WHAT TO WORK ON> Restate the following entries exactly. Keep the pictures out.

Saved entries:

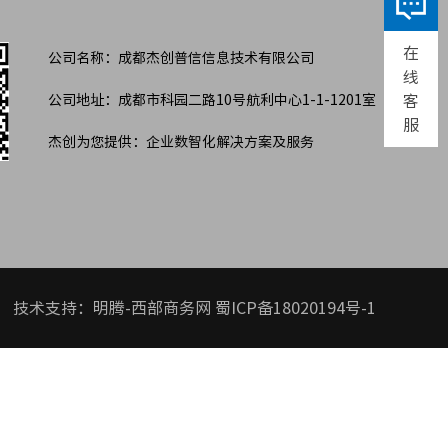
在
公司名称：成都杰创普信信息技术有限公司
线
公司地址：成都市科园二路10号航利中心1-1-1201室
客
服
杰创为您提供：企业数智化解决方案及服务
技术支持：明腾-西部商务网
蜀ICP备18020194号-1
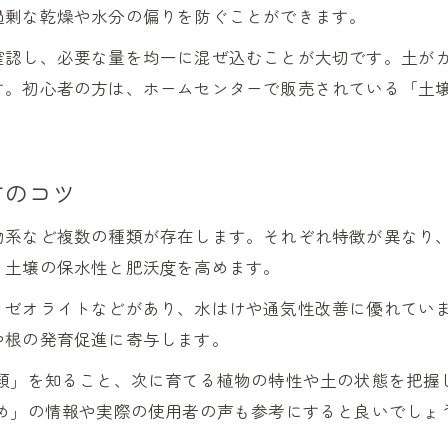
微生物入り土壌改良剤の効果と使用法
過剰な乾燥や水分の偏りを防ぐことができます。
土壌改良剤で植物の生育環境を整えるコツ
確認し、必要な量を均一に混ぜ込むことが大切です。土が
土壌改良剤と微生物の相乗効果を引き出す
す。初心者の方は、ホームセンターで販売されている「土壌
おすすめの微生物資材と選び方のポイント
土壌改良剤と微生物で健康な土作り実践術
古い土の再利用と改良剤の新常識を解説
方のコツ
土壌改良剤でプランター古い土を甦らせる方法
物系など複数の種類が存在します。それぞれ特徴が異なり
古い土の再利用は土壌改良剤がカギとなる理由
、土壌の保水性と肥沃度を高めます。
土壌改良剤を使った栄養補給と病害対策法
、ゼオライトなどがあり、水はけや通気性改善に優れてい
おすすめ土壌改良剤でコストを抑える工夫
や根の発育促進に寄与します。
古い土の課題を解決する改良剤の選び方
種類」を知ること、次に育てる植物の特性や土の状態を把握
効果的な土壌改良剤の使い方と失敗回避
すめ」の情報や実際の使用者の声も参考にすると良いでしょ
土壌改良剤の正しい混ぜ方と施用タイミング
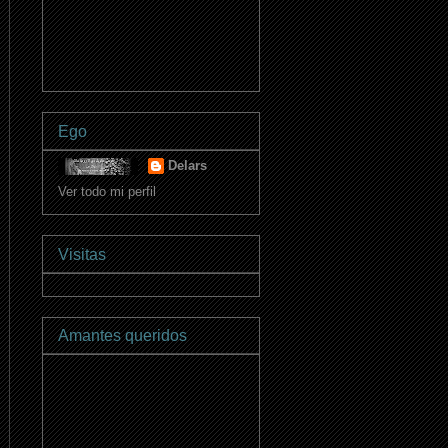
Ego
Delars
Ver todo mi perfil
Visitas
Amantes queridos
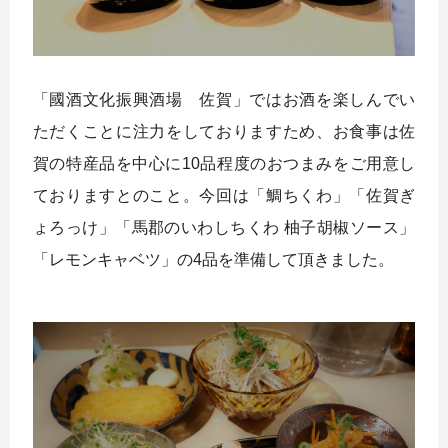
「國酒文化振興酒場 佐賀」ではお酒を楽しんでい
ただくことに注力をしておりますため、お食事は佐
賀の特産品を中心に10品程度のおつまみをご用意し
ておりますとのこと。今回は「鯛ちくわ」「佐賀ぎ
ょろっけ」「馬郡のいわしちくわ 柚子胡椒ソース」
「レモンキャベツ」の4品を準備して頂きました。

WRITTEN ANSWER>
在
公司名称：成都杰创普信信息技术有限公司
线
公司地址：成都市科园二路10号航利中心1-1-1201室
客
服
杰创为您提供：企业数智化解决方案及服务
技术支持：明腾-西部商务网
蜀ICP备18020194号-1
微生物入り土壌改良剤の効果と使用法
過剰な乾燥や水分の偏りを防ぐことができます。
土壌改良剤で植物の生育環境を整えるコツ
確認し、必要な量を均一に混ぜ込むことが大切です。土が
土壌改良剤と微生物の相乗効果を引き出す
す。初心者の方は、ホームセンターで販売されている「土壌
おすすめの微生物資材と選び方のポイント
土壌改良剤と微生物で健康な土作り実践術
古い土の再利用と改良剤の新常識を解説
方のコツ
土壌改良剤でプランター古い土を甦らせる方法
物系など複数の種類が存在します。それぞれ特徴が異なり
古い土の再利用は土壌改良剤がカギとなる理由
、土壌の保水性と肥沃度を高めます。
土壌改良剤を使った栄養補給と病害対策法
、ゼオライトなどがあり、水はけや通気性改善に優れてい
おすすめ土壌改良剤でコストを抑える工夫
や根の発育促進に寄与します。
古い土の課題を解決する改良剤の選び方
種類」を知ること、次に育てる植物の特性や土の状態を把握
効果的な土壌改良剤の使い方と失敗回避
すめ」の情報や実際の使用者の声も参考にすると良いでしょ
土壌改良剤の正しい混ぜ方と施用タイミング
Ego
Delars
Ver todo mi perfil
Visitas
Amantes queridos
「國酒文化振興酒場 佐賀」ではお酒を楽しんでい
ただくことに注力をしておりますため、お食事は佐
賀の特産品を中心に10品程度のおつまみをご用意し
ておりますとのこと。今回は「鯛ちくわ」「佐賀ぎ
ょろっけ」「馬郡のいわしちくわ 柚子胡椒ソース」
「レモンキャベツ」の4品を準備して頂きました。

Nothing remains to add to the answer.